• _Brief_
Each line of the records below that holds "всех" should be copied out.

(Collected data entries)
Start of Block
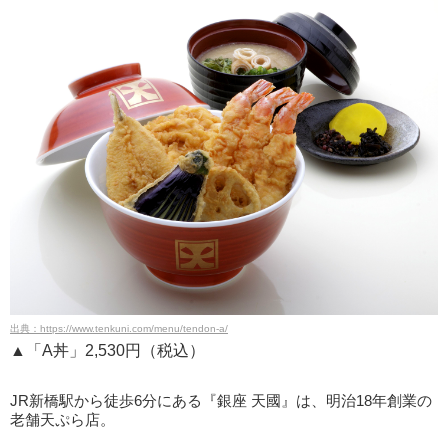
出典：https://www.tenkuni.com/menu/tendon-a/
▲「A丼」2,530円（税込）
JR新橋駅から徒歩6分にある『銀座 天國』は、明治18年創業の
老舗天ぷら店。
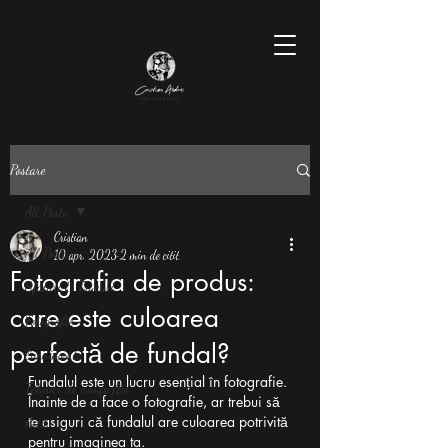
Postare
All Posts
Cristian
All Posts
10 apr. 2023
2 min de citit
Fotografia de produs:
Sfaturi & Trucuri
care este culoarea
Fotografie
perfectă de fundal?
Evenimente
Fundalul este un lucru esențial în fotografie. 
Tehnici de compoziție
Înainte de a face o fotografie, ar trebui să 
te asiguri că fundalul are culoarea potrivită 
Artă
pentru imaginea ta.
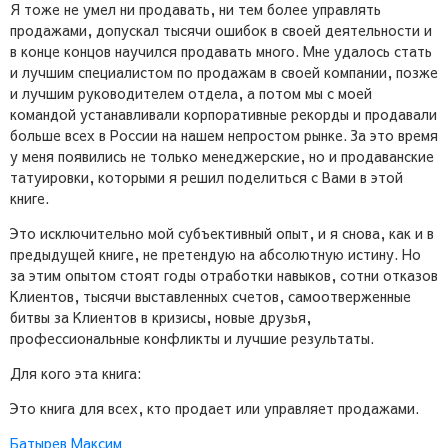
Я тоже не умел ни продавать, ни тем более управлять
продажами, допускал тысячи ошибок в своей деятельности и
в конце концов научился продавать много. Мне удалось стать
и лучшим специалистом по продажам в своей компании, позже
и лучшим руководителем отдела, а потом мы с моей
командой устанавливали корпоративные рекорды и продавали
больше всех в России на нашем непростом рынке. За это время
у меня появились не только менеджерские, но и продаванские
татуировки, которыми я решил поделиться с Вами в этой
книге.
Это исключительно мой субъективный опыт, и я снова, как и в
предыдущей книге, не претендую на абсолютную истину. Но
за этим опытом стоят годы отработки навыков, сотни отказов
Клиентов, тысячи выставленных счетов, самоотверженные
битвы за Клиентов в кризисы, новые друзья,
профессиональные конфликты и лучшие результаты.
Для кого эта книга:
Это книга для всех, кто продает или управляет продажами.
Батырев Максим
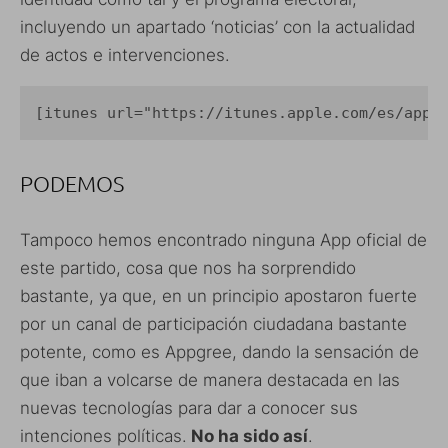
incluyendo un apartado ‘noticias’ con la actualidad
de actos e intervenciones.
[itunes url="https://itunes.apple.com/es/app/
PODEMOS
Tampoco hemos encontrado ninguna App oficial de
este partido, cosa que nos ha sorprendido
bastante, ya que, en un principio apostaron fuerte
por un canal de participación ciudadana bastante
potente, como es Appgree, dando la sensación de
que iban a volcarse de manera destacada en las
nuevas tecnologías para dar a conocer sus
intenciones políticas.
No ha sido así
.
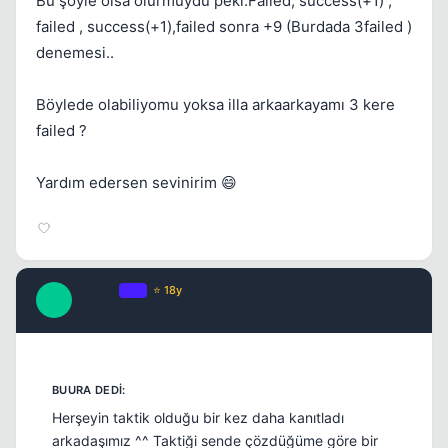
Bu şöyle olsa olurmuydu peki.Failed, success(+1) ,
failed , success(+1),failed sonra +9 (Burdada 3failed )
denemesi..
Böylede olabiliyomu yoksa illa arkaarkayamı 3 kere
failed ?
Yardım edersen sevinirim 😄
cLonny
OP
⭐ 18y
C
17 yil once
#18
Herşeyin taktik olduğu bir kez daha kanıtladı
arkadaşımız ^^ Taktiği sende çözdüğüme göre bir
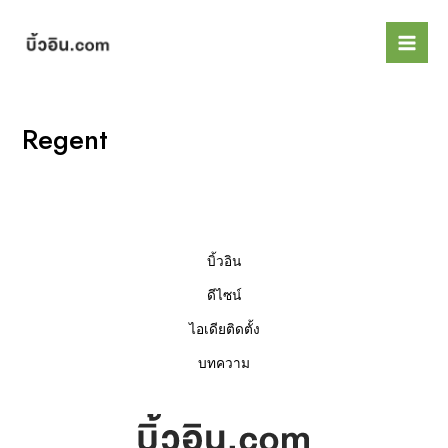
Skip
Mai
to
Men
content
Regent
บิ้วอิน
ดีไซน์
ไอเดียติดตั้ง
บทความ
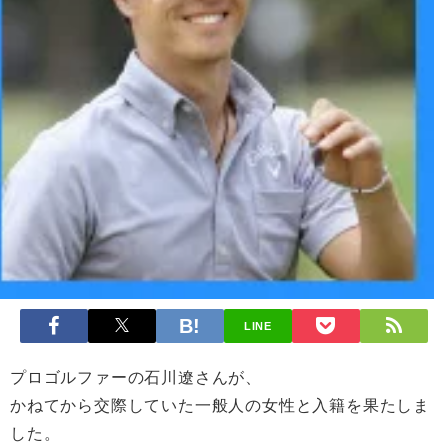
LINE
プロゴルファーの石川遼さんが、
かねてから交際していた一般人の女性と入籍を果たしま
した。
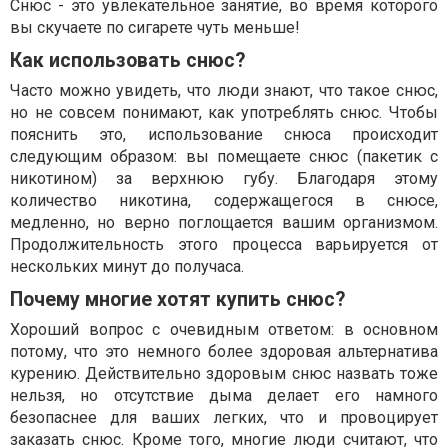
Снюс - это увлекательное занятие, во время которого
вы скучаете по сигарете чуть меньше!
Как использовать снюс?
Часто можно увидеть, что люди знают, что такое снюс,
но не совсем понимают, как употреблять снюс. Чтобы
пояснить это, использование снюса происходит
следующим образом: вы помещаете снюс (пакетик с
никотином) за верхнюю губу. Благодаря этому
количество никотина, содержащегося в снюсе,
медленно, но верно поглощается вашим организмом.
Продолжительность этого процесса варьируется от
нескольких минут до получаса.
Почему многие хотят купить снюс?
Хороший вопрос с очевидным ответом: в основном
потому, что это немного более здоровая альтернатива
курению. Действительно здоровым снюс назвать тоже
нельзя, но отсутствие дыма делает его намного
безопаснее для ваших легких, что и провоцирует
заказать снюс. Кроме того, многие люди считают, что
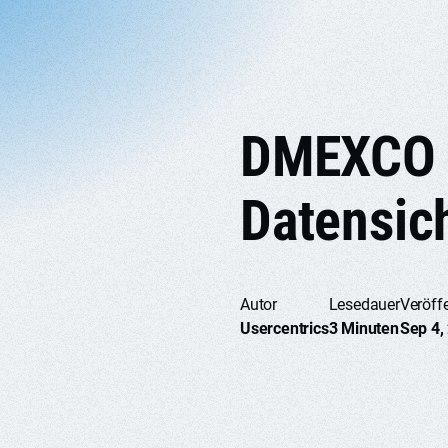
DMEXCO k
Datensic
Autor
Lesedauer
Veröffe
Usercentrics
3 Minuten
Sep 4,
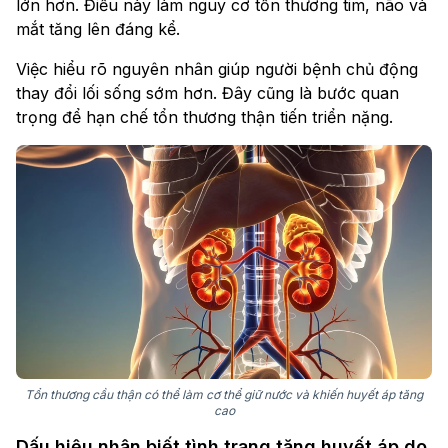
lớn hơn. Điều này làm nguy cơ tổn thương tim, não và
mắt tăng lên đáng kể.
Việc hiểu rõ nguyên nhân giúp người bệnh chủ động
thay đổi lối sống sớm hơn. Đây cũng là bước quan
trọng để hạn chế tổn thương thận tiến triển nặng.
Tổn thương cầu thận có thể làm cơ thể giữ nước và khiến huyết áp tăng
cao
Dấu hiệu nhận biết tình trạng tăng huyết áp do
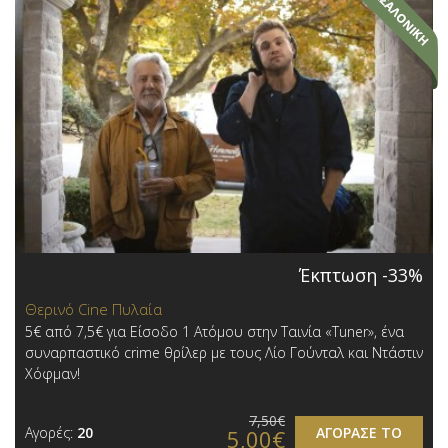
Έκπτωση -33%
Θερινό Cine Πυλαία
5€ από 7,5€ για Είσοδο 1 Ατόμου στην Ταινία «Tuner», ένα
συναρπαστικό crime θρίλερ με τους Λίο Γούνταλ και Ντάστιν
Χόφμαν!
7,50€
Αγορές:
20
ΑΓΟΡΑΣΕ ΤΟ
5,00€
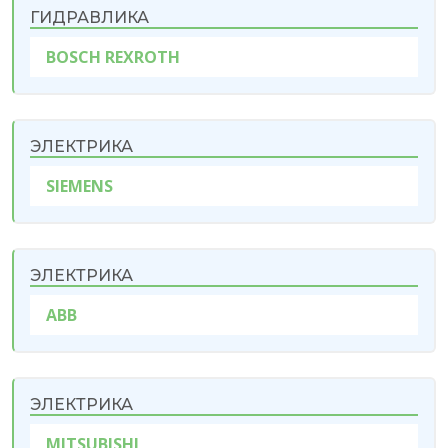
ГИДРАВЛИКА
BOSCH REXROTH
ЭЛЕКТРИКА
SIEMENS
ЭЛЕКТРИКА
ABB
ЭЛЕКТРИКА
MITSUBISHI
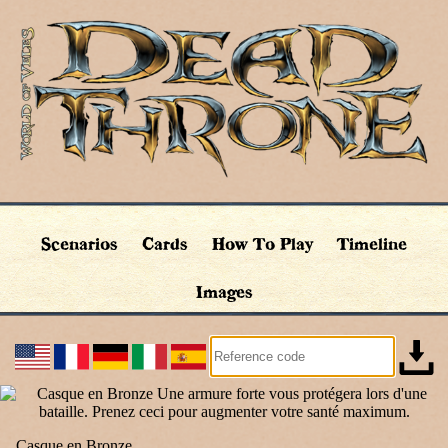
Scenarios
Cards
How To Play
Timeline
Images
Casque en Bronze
End of Block
Start of Block
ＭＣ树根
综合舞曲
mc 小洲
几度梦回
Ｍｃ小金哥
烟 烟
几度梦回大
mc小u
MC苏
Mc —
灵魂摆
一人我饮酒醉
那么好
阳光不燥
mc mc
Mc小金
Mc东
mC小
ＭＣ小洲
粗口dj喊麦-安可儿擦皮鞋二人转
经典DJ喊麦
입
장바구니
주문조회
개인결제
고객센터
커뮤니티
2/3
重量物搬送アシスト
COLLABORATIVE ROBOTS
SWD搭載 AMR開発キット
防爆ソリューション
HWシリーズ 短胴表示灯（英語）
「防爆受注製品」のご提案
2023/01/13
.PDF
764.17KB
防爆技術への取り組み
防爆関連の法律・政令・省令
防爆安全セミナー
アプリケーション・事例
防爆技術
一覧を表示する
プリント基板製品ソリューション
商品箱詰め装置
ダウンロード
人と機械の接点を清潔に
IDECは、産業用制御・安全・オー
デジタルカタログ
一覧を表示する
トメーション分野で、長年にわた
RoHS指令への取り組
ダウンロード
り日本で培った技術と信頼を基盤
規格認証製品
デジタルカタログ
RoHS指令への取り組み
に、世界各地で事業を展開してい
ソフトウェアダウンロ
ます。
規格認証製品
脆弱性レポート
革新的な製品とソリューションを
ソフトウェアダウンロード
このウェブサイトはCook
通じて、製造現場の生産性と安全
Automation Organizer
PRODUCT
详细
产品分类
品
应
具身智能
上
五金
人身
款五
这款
End of Block
• _Answer to this problem_
больше всех в России на нашем непростом рынке. За это время
Это книга для всех, кто продает или управляет продажами.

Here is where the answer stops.